Comitê quer blindar crianças de explorações nas redes sociais
Ministério da Justiça e Segurança Pública – Em portaria publicada recentemente, a pasta instalou um grupo consultivo que prepara a primeira proposta oficial de regras para a atuação profissional de crianças e adolescentes em plataformas digitais.
- Em resumo: governo mira limites claros para vídeos patrocinados, carga de trabalho e repartição de receitas de menores de idade.
Por que a proposta atende a um vácuo legal?
No Brasil, a atividade de influenciadores mirins sempre foi enquadrada apenas por normas genéricas do Estatuto da Criança e do Adolescente, sem citar marketing de conteúdo, monetização ou streams ao vivo. Países como França e Estados Unidos já possuem leis específicas, segundo levantamento da Reuters, o que pressiona o governo brasileiro a agir.
A Portaria SEDIGI/MJSP nº 1, de 2 de abril de 2026, cria “comitê consultivo incumbido de diagnosticar a situação de menores criadores de conteúdo e propor mecanismos de regularização e fiscalização”.

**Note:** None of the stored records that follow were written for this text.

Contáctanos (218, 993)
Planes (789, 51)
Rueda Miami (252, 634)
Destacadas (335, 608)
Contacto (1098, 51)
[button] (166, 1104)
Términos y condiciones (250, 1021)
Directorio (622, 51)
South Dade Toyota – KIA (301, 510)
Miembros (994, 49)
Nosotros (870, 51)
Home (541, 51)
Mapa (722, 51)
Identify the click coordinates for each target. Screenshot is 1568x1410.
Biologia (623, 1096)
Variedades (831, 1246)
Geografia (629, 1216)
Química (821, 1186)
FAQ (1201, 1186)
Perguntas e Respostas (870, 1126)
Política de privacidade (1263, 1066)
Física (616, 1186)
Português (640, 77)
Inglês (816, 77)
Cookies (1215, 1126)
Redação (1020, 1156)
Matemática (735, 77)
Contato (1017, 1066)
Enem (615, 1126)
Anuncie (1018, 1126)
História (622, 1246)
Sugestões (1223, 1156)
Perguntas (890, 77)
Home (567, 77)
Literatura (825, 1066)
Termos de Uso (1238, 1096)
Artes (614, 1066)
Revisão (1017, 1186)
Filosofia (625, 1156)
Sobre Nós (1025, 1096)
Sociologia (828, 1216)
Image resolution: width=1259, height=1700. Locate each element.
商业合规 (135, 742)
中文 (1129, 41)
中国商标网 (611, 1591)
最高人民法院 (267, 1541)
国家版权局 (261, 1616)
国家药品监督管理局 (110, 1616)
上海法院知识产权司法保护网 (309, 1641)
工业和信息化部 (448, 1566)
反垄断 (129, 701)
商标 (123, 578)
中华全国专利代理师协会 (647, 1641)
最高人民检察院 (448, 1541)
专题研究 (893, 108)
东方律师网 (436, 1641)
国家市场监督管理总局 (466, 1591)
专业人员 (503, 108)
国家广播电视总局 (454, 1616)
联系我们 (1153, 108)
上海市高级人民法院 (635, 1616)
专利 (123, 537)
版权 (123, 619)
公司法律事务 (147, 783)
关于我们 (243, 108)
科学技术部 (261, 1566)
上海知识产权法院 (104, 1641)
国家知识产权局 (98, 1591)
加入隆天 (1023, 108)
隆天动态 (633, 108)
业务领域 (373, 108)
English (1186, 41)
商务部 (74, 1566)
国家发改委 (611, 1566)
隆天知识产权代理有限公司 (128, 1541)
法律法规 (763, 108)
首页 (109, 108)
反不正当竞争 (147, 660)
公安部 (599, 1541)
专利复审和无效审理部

Mercado infantojuvenil movimenta milhões e preocupa especialistas
Estudo da PwC citado pela Câmara dos Deputados estima que, só em 2025, a publicidade digital voltada ao público infantil ultrapasse R$ 1,2 bilhão. Sem regras, jovens estrelas acumulam jornadas de gravação, contratos pouco transparentes e exposição a riscos psicológicos. O comitê deverá endereçar pontos como: necessidade de alvará judicial para campanhas, limitação de horas em frente às câmeras e destinação obrigatória de parte dos ganhos a fundos de poupança.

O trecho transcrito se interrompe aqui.